(Dataset entries)
.....

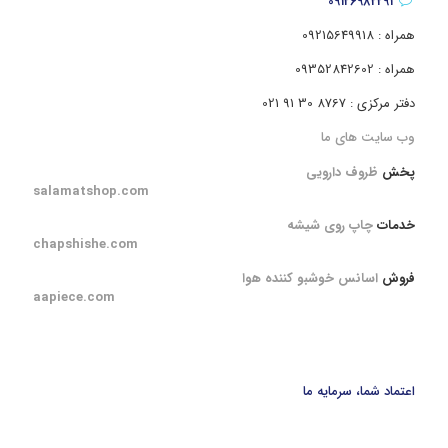
09126982291
همراه : 09215649918
همراه : 09352842602
دفتر مرکزی : 8767 30 91 021
وب سایت های ما
پخش
ظروف دارویی
salamatshop.com
خدمات
چاپ روی شیشه
chapshishe.com
فروش
اسانس خوشبو کننده هوا
aapiece.com
اعتماد شما، سرمایه ما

.....

Give every record back exactly as it reads, with no images.

__PROBLEM SOLUTION__.
09126982291
همراه : 09215649918
همراه : 09352842602
دفتر مرکزی : 8767 30 91 021
وب سایت های ما
پخش
ظروف دارویی
salamatshop.com
خدمات
چاپ روی شیشه
chapshishe.com
فروش
اسانس خوشبو کننده هوا
aapiece.com
اعتماد شما، سرمایه ما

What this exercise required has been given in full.